A two-hour flight north of New Orleans brings you to the Ethiopian cuisine of Washington, DC. Since the influx of Ethiopian immigrants in the early 1990s, the Victorian-era buildings around Washington, DC’s U Street and Shaw neighborhood contain North America’s largest concentrations of Ethiopian restaurants. Demographically, Washington has the second-largest Ethiopian population in the world, as civil unrest and changes in immigration laws allowed an influx of asylum-seekers to the capital.

Restaurants such as Meskerem offer traditional versions of Ethiopian cuisine based in the communal eating tradition, serving its meals on large circular platters with injera, traditional Ethiopian bread, functioning as both starch and utensil for the meal. While the main floor of Meskerem looks like a typical restaurant, the upstairs dining room offers lowered tables and stools to enhance the communal aspect of the meal, usually consisting of platters of various meats (chicken, beef, lamb) and vegetables.

Etete Restaurant serves a memorable version of doro wat, a traditional Ethiopian-stewed chicken with eggs, onions and berbere seasoning, which is a mix of chili, coriander, ginger, fenugreek and cardamom, to start; it’s a combination of spices too long to list and distinct to this classic Ethiopian dish. I highly recommend it for lovers of spice, as berbere literally means “spicy” in Amharic, the official language of Ethiopia. DC Metro Food Tours offers a guided journey through the densely concentrated Ethiopian eateries in the Shaw neighborhood, a starting point for exploring the unique culinary traditions of East Africa in Washington.
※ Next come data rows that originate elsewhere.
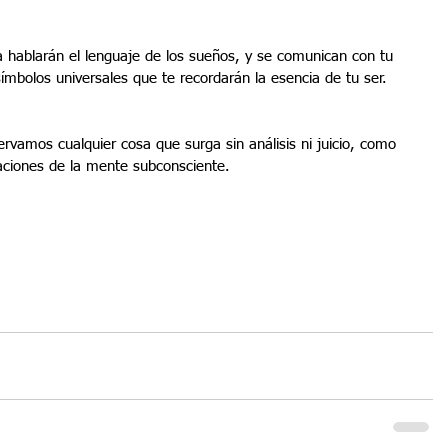
a hablarán el lenguaje de los sueños, y se comunican con tu 
mbolos universales que te recordarán la esencia de tu ser.
rvamos cualquier cosa que surga sin análisis ni juicio, como 
aciones de la mente subconsciente.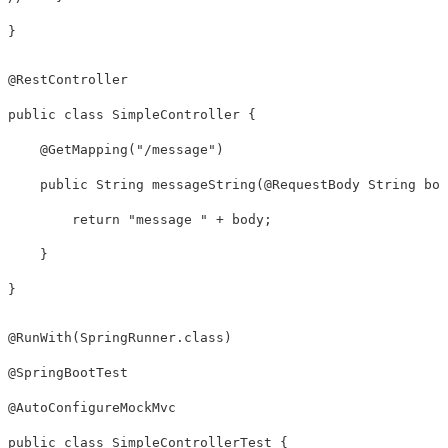
}
@RestController
public
class
SimpleController
{
@GetMapping
(
"/message"
)
public
String
messageString
(
@RequestBody
String
 bod
return
"message "
+
 body
;
}
}
@RunWith
(
SpringRunner
.
class
)
@SpringBootTest
@AutoConfigureMockMvc
public
class
SimpleControllerTest
{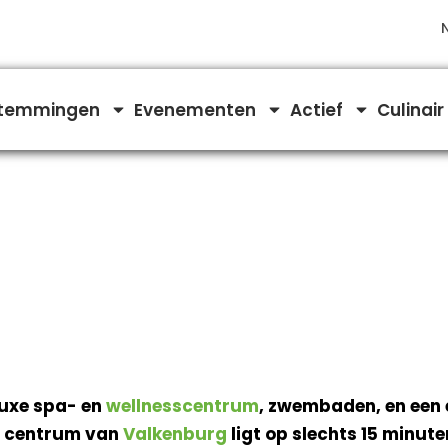
temmingen
Evenementen
Actief
Culinair
luxe spa- en
wellnesscentrum
, zwembaden, en een
he centrum van
Valkenburg
ligt op slechts 15 minute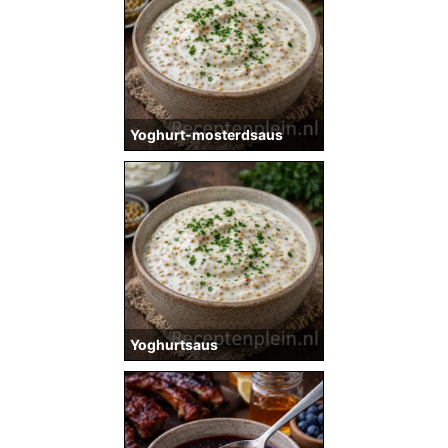
Yoghurt-mosterdsaus
Yoghurtsaus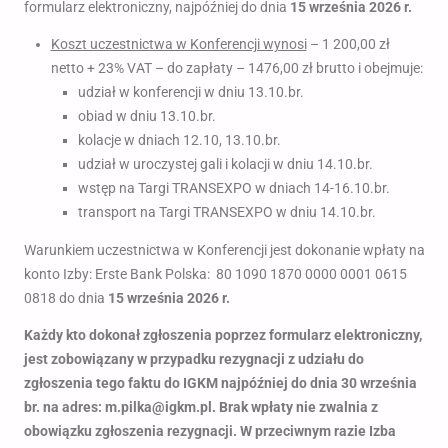
formularz elektroniczny, najpóźniej do dnia
15 września 2026 r.
Koszt uczestnictwa w Konferencji wynosi
– 1 200,00 zł
netto + 23% VAT – do zapłaty – 1476,00 zł brutto i obejmuje:
udział w konferencji w dniu 13.10.br.
obiad w dniu 13.10.br.
kolacje w dniach 12.10, 13.10.br.
udział w uroczystej gali i kolacji w dniu 14.10.br.
wstęp na Targi TRANSEXPO w dniach 14-16.10.br.
transport na Targi TRANSEXPO w dniu 14.10.br.
Warunkiem uczestnictwa w Konferencji jest dokonanie wpłaty na
konto Izby: Erste Bank Polska: 80 1090 1870 0000 0001 0615
0818 do dnia
15 września 2026 r.
Każdy kto dokonał zgłoszenia poprzez formularz elektroniczny,
jest zobowiązany w przypadku rezygnacji z udziału do
zgłoszenia tego faktu do IGKM najpóźniej do dnia 30 września
br. na adres: m.pilka@igkm.pl. Brak wpłaty nie zwalnia z
obowiązku zgłoszenia rezygnacji. W przeciwnym razie Izba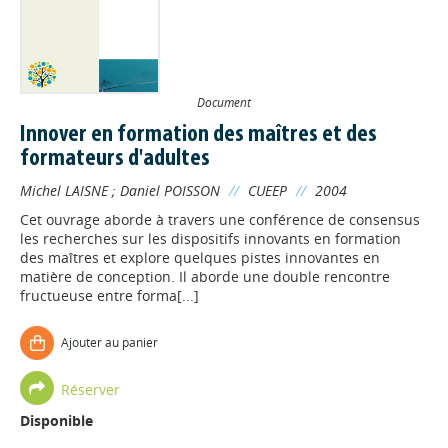
Document
Innover en formation des maîtres et des
formateurs d'adultes
Michel LAISNE
;
Daniel POISSON
//
CUEEP
//
2004
Cet ouvrage aborde à travers une conférence de consensus
les recherches sur les dispositifs innovants en formation
des maîtres et explore quelques pistes innovantes en
matière de conception. Il aborde une double rencontre
fructueuse entre forma[...]
Ajouter au panier
Réserver
Disponible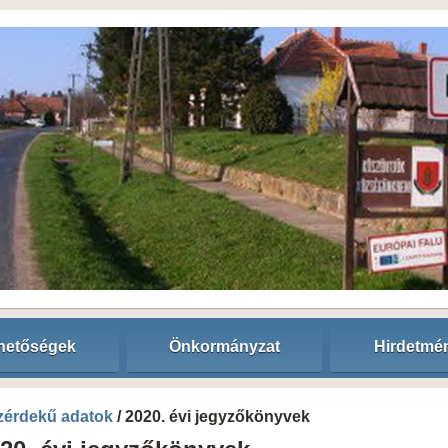
hetőségek
Önkormányzat
Hirdetmé
zérdekű adatok
/ 2020. évi jegyzőkönyvek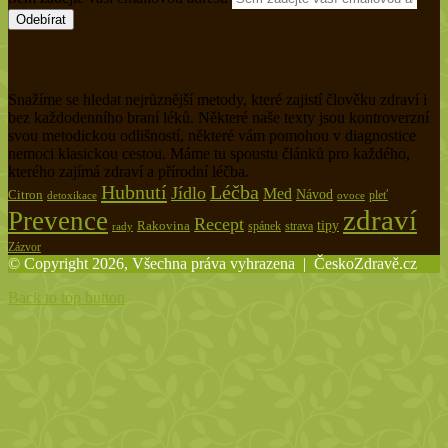
Snažíme se hledat nejrůznější metody, které zajistí člověku zdraví i
bez každodenního braní léků. Některé naše texty jsou kontroverzní
svou metodickou odlišností, některé vám pomohou v diagnostice
nemoci klasickou cestou. Máme tu spoustu článků pro každého,
kterého zajímá zdraví a přírodní léčba.
Hubnutí
Léčba
Jídlo
Med
Citron
Návod
pleť
detoxikace
ovoce
zdraví
Prevence
Recept
tipy
Rakovina
spánek
rady
strava
Zázvor
© Copyright 2026, Všechna práva vyhrazena |
ČeskoZdravě.cz
Back to top button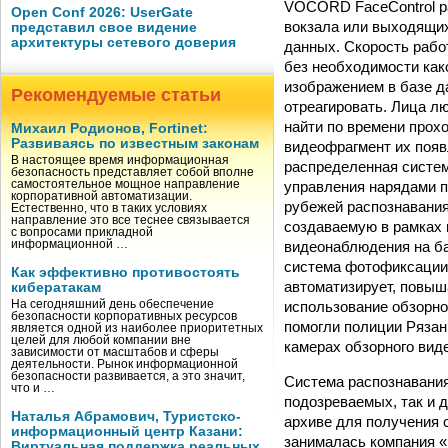
VOCORD FaceControl ра
Open Conf 2026: UserGate
вокзала или выходящих
представил свое видение
архитектуры сетевого доверия
данных. Скорость рабо
без необходимости как
изображением в базе д
Рекомендуемые статьи
отреагировать. Лица л
найти по времени прохо
Михаил Родионов, Fortinet:
Развиваясь по известным законам
видеофрагмент их появ
В настоящее время информационная
распределенная систем
безопасность представляет собой вполне
управления нарядами п
самостоятельное мощное направление
корпоративной автоматизации.
рубежей распознавания
Естественно, что в таких условиях
направление это все теснее связывается
создаваемую в рамках 
с вопросами прикладной
видеонаблюдения на ба
информационной …
система фотофиксации
Как эффективно противостоять
автоматизирует, повыш
кибератакам
использование обзорно
На сегодняшний день обеспечение
безопасности корпоративных ресурсов
помогли полиции Рязан
является одной из наиболее приоритетных
целей для любой компании вне
камерах обзорного вид
зависимости от масштабов и сферы
деятельности. Рынок информационной
безопасности развивается, а это значит,
Система распознавания
что и …
подозреваемых, так и 
Наталья Абрамович, Туристско-
архиве для получения 
информационный центр Казани:
занималась компания «
Виртуальная поддержка реальных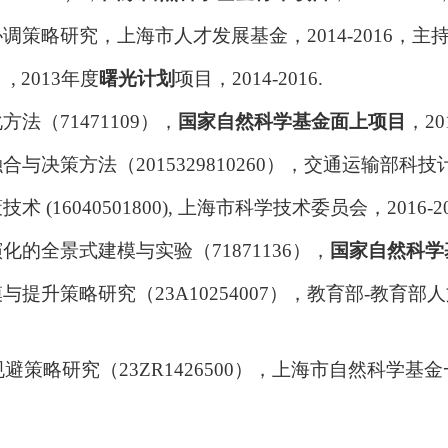
协调策略研究，上海市人才发展基金，
2014-2016
，主
）
, 2013
年度
曙光计划
项目，
2014-2016.
化方法（
71471109
），
国家自然科学基金面上项目
，
20
融合与决策方法（
2015329810260
），交通运输部科技
策技术
(16040501800),
上海市科学技术委员会，
2016-2
演化的全景式建模与实验（
71871136
），
国家自然科学
模与提升策略研究（
23A10254007
），教育部
-
教育部人
规避策略研究（
23ZR1426500
），
上海市自然科学基金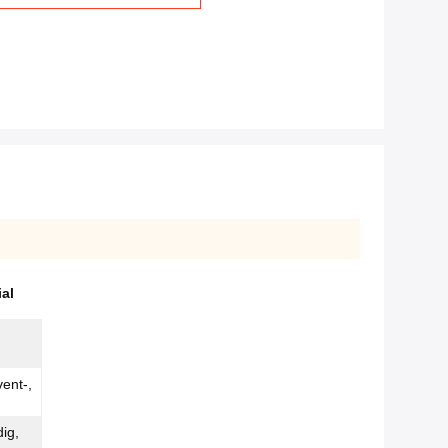
al
vent-,
ig,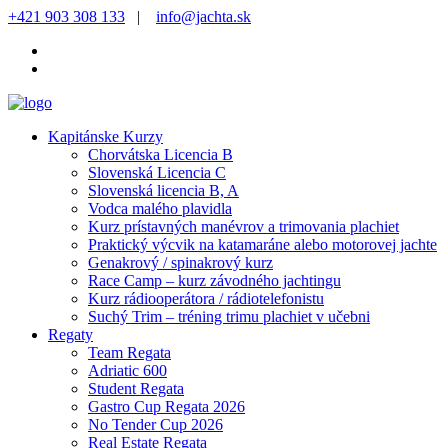
+421 903 308 133
|
info@jachta.sk
Kapitánske Kurzy
Chorvátska Licencia B
Slovenská Licencia C
Slovenská licencia B, A
Vodca malého plavidla
Kurz prístavných manévrov a trimovania plachiet
Praktický výcvik na katamaráne alebo motorovej jachte
Genakrový / spinakrový kurz
Race Camp – kurz závodného jachtingu
Kurz rádiooperátora / rádiotelefonistu
Suchý Trim – tréning trimu plachiet v učebni
Regaty
Team Regata
Adriatic 600
Student Regata
Gastro Cup Regata 2026
No Tender Cup 2026
Real Estate Regata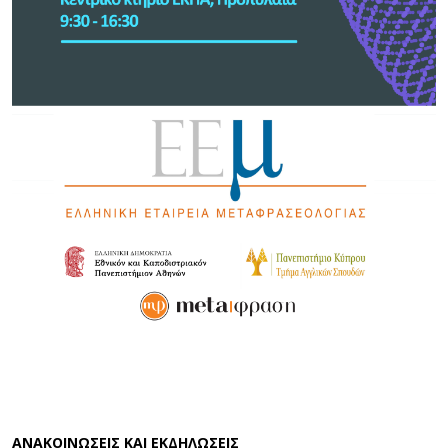
AΝΑΚΟΙΝΩΣΕΙΣ ΚΑΙ ΕΚΔΗΛΩΣΕΙΣ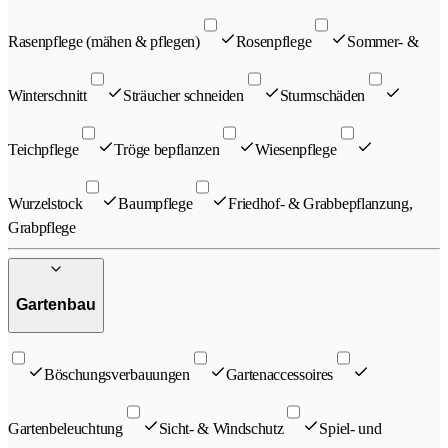
Rasenpflege (mähen & pflegen)
Rosenpflege
Sommer- &
Winterschnitt
Sträucher schneiden
Sturmschäden
Teichpflege
Tröge bepflanzen
Wiesenpflege
Wurzelstock
Baumpflege
Friedhof- & Grabbepflanzung,
Grabpflege
Gartenbau
Böschungsverbauungen
Gartenaccessoires
Gartenbeleuchtung
Sicht- & Windschutz
Spiel- und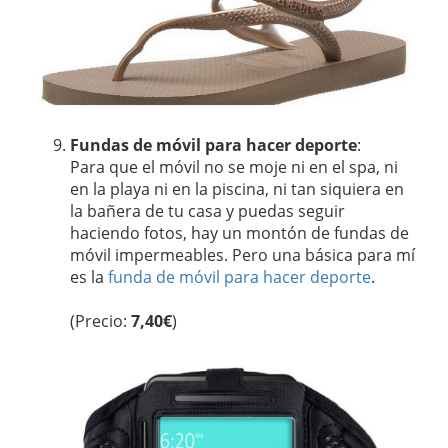
Fundas de móvil para hacer deporte
:
Para que el móvil no se moje ni en el spa, ni
en la playa ni en la piscina, ni tan siquiera en
la bañera de tu casa y puedas seguir
haciendo fotos, hay un montón de fundas de
móvil impermeables. Pero una básica para mí
es la
funda de móvil para hacer deporte
.
(Precio:
7,40€
)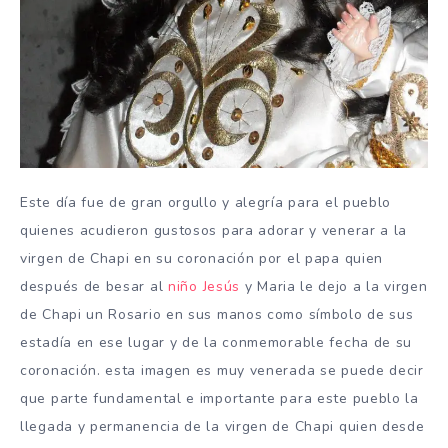
Este día fue de gran orgullo y alegría para el pueblo
quienes acudieron gustosos para adorar y venerar a la
virgen de Chapi en su coronación por el papa quien
después de besar al
niño Jesús
y Maria le dejo a la virgen
de Chapi un Rosario en sus manos como símbolo de sus
estadía en ese lugar y de la conmemorable fecha de su
coronación. esta imagen es muy venerada se puede decir
que parte fundamental e importante para este pueblo la
llegada y permanencia de la virgen de Chapi quien desde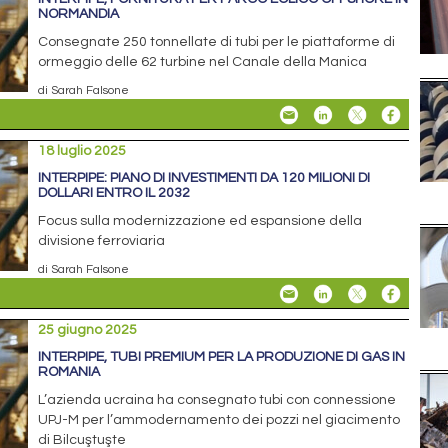
NORMANDIA
Consegnate 250 tonnellate di tubi per le piattaforme di
ormeggio delle 62 turbine nel Canale della Manica
di Sarah Falsone
18 luglio 2025
INTERPIPE: PIANO DI INVESTIMENTI DA 120 MILIONI DI
DOLLARI ENTRO IL 2032
Focus sulla modernizzazione ed espansione della
divisione ferroviaria
di Sarah Falsone
25 giugno 2025
INTERPIPE, TUBI PREMIUM PER LA PRODUZIONE DI GAS IN
ROMANIA
L’azienda ucraina ha consegnato tubi con connessione
UPJ-M per l’ammodernamento dei pozzi nel giacimento
di Bilcuştuşte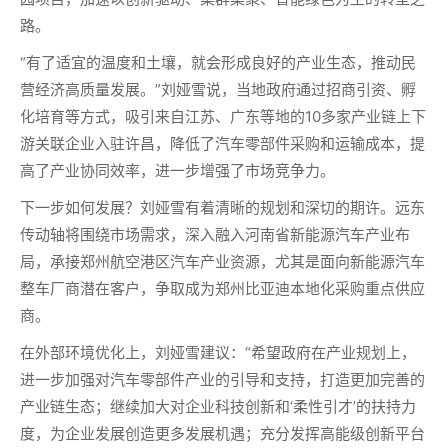
路。
“有了适宜的温度和土壤，就会形成良好的产业生态，推动民
营经济高质量发展。”刘娅雪说，当地政府通过招商引资、孵
化培育等方式，吸引来自江苏、广东等地的10多家产业链上下
游关联企业入驻许昌，降低了汽车零部件采购和运输成本，提
高了产业协同效率，进一步增强了市场竞争力。
下一步如何发展？刘娅雪有着清晰的规划和深切的期许。远东
传动轴将围绕市场需求，深入融入河南省新能源汽车产业布
局，承接郑州航空港区汽车产业资源，尤其是面向新能源汽车
整车厂商潜在客户，争取成为郑州比亚迪本地化采购重点供应
商。
在外部环境优化上，刘娅雪建议：“希望政府在产业规划上，
进一步加强对汽车零部件产业的引导和支持，打造更加完善的
产业链生态；继续加大对企业科技创新和‘柔性引才’的扶持力
度，为企业发展创造更多发展机遇；充分发挥高能级创新平台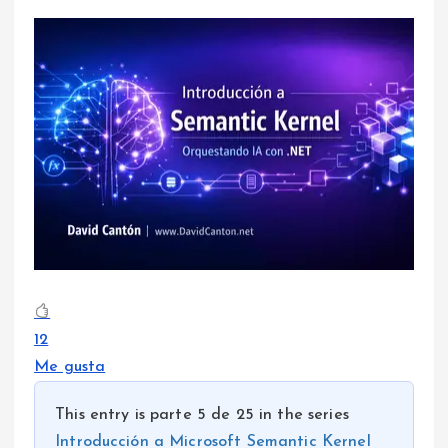
12
Me gusta
This entry is parte 5 de 25 in the series
Introducción a Microsoft Semantic Kernel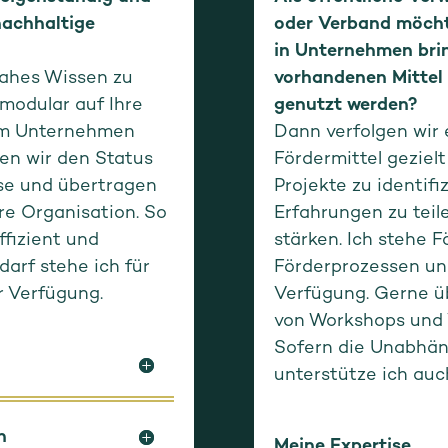
nachhaltige
oder Verband möchte
in Unternehmen brin
nahes Wissen zu
vorhandenen Mittel 
modular auf Ihre
genutzt werden?
 im Unternehmen
Dann verfolgen wir 
en wir den Status
Fördermittel gezie
sse und übertragen
Projekte zu identifi
re Organisation. So
Erfahrungen zu teil
ffizient und
stärken. Ich stehe F
arf stehe ich für
Förderprozessen un
r Verfügung.
Verfügung. Gerne ü
von Workshops und 
Sofern die Unabhäng
unterstütze ich auc
n
Meine Expertise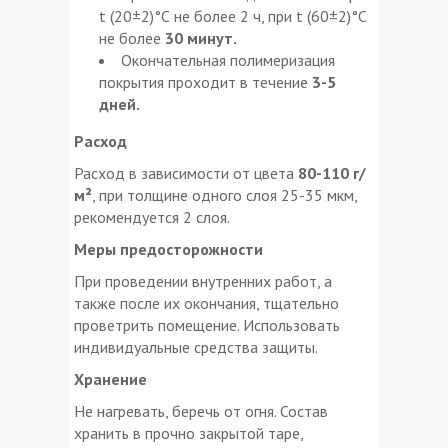
t (20±2)°С не более 2 ч, при t (60±2)°С
не более
30 минут.
Окончательная полимеризация
покрытия проходит в течение
3-5
дней.
Расход
Расход в зависимости от цвета
80-110 г/
м²
, при толщине одного слоя 25-35 мкм,
рекомендуется 2 слоя.
Меры предосторожности
При проведении внутренних работ, а
также после их окончания, тщательно
проветрить помещение. Использовать
индивидуальные средства защиты.
Хранение
Не нагревать, беречь от огня. Состав
хранить в прочно закрытой таре,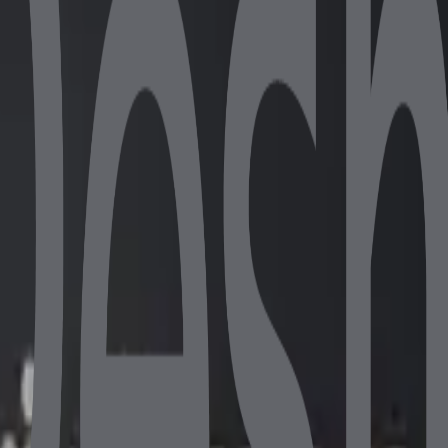
to 3.40 GHz
etaylı bilgi için bize ulaşın.
4 256GB NVMe SSD Wi-Fi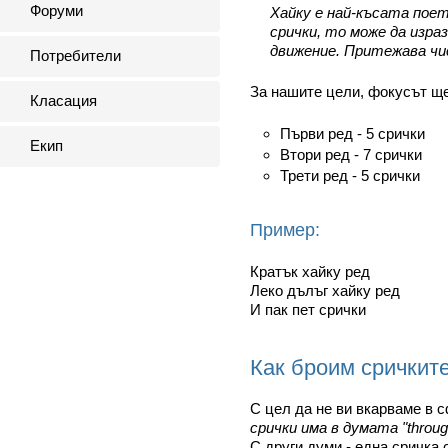
Форуми
Хайку е най-късата пое
срички, то може да изра
движение. Притежава чи
Потребители
За нашите цели, фокусът ще
Класация
Първи ред - 5 срички
Екип
Втори ред - 7 срички
Трети ред - 5 срички
Пример:
Кратък хайку ред
Леко дълъг хайку ред
И пак пет срички
Как броим сричкит
С цел да не ви вкарваме в 
срички има в думата "throug
С други думи - една сричка 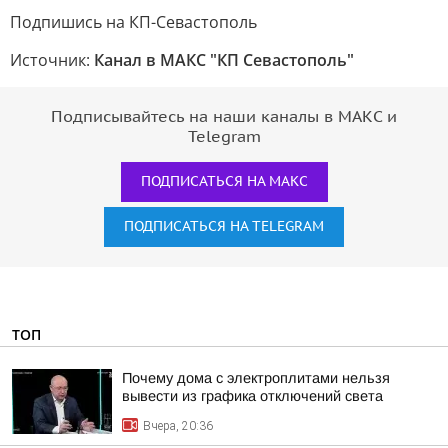
Подпишись на КП-Севастополь
Источник:
Канал в МАКС "КП Севастополь"
Подписывайтесь на наши каналы в МАКС и
Telegram
ПОДПИСАТЬСЯ НА МАКС
ПОДПИСАТЬСЯ НА TELEGRAM
ТОП
Почему дома с электроплитами нельзя
вывести из графика отключений света
Вчера, 20:36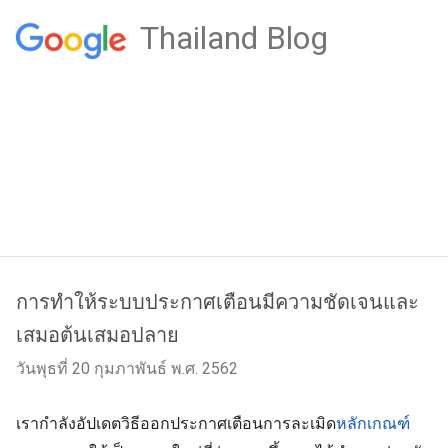
Thailand Blog
การทำให้ระบบประกาศเตือนมีความชัดเจนและ
เสมอต้นเสมอปลาย
วันพุธที่ 20 กุมภาพันธ์ พ.ศ. 2562
เรากำลังอัปเดตวิธีออกประกาศเตือนการละเมิด
หลักเกณฑ์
After Vietnamese pho in New Orleans and doro wat in Washington, a 90-minute flight north of the American capital will bring you to Montreal, unlikely haven of Lebanese cuisine. As French is one of the languages spoken in Lebanon, Montreal is one of the epicenters for the Lebanese diaspora. The city’s Lebanese community has created stiff competition for Middle Eastern food in the city, the purveyors of which can be found on most street corners and open at all hours. To thousands of university students, the epitome of quick and cheap shawarma, chicken shish taouk and kibbeh (a mini-football-shaped croquette made from onions, bulgur wheat and ground beef) are found at Boustan, the perfect haunt given its late hours and club district location. The son of Boustan’s original owner, a veteran of the New York City culinary scene, has opened Dahlia’s Bistro down the street, which serves surprisingly fresh versions of these same staples – I can’t think of many fast-food restaurants that make their own mayonnaise.

For a more upscale version of authentic Lebanese cuisine, I’ll defer to Celine Dion’s culinary wisdom and recommend Restaurant Daou, which serves traditional Lebanese food amid pictures of the Canadian chanteuse on the restaurant’s walls. For a higher-end version of the aforementioned kibbeh in particular, try Restaurant Daou’s kibbeh nayeh, a lamb tartare minced to a fine consistency and mixed with crunchy ground bulgur wheat, a highly original take on the traditional tartare and served with mint, crunchy onions and pita. The filet mignon shish kabob gives the fine-dining treatment to a staple of Lebanese street food. Finish with a piece of textbook baklava, flaky and aromatic with fresh pistachio.

Outside North America, there is memorable Chinese duck in Amsterdam’s New King restaurant, foie gras wontons in Hong Kong’s Parisian-inflected Le Dôme de Cristal and other delightful surprises for the curious omnivore who travels. And this cultural and culinary diaspora is not limited to the ground. On British Airways flights from the UK to India, passengers are offered local Indian cuisine options in addition to the airline’s traditional fare. Passengers flying with Qatar can choose between chef Nobu Matsuhisa’s renowned Japanese dishes, chef Ramzi Choueiri’s Lebanese cuisine, chef Vineet Bhatia’s pan-Indian options and head chef Tom Aiken’s British and French fusion dishes – making traveling anywhere a truly international affair.